Exercise input.
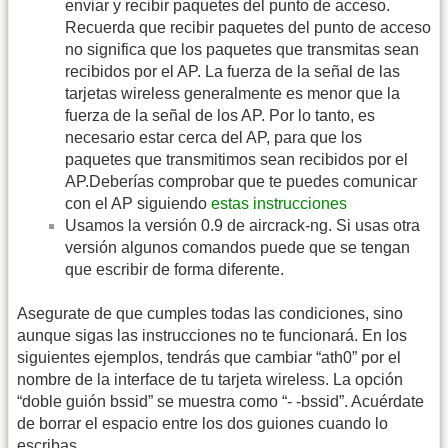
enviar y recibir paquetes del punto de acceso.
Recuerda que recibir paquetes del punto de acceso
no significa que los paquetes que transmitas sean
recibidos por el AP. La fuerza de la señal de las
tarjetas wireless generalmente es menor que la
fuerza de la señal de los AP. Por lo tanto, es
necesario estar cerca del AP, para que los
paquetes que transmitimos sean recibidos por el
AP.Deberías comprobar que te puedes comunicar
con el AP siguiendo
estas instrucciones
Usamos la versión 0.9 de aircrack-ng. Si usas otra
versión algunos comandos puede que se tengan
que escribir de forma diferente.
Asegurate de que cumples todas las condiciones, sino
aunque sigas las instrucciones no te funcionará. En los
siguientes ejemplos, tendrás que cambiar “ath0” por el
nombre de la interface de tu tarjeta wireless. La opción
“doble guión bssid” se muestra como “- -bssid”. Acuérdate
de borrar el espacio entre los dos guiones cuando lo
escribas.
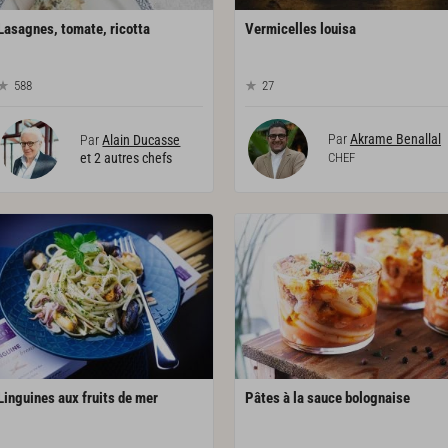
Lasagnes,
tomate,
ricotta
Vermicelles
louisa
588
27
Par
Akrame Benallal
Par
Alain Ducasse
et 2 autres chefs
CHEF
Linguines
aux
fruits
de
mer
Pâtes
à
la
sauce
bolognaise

* * *

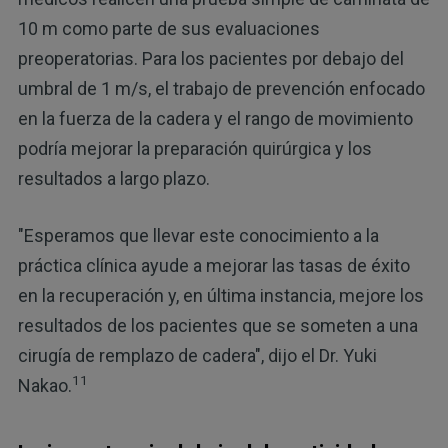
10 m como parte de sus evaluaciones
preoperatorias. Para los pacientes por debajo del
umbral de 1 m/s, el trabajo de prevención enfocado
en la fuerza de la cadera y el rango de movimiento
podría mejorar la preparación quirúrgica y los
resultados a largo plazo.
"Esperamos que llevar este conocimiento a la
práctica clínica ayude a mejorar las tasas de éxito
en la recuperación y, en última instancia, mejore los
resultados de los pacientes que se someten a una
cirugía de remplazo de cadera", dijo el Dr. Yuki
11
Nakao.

--

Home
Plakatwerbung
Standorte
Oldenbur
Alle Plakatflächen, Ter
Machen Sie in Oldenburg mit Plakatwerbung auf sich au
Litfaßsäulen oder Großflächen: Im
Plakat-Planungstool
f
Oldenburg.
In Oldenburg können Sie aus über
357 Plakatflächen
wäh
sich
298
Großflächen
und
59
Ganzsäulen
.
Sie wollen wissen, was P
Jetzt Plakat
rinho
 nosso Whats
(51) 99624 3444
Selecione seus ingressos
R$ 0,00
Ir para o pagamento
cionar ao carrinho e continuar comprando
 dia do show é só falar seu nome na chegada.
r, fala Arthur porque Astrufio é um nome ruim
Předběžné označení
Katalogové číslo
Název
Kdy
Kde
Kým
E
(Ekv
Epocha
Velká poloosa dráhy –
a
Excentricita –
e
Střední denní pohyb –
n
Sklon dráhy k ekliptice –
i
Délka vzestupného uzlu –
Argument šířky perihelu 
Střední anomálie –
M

What the task requires. Take from the material above the lines running from the one with "enviar y recibir" through the one with "se muestra como", and repeat them exactly, with nothing else.

Solution.
enviar y recibir paquetes del punto de acceso.
Recuerda que recibir paquetes del punto de acceso
no significa que los paquetes que transmitas sean
recibidos por el AP. La fuerza de la señal de las
tarjetas wireless generalmente es menor que la
fuerza de la señal de los AP. Por lo tanto, es
necesario estar cerca del AP, para que los
paquetes que transmitimos sean recibidos por el
AP.Deberías comprobar que te puedes comunicar
con el AP siguiendo
estas instrucciones
Usamos la versión 0.9 de aircrack-ng. Si usas otra
versión algunos comandos puede que se tengan
que escribir de forma diferente.
Asegurate de que cumples todas las condiciones, sino
aunque sigas las instrucciones no te funcionará. En los
siguientes ejemplos, tendrás que cambiar “ath0” por el
nombre de la interface de tu tarjeta wireless. La opción
“doble guión bssid” se muestra como “- -bssid”. Acuérdate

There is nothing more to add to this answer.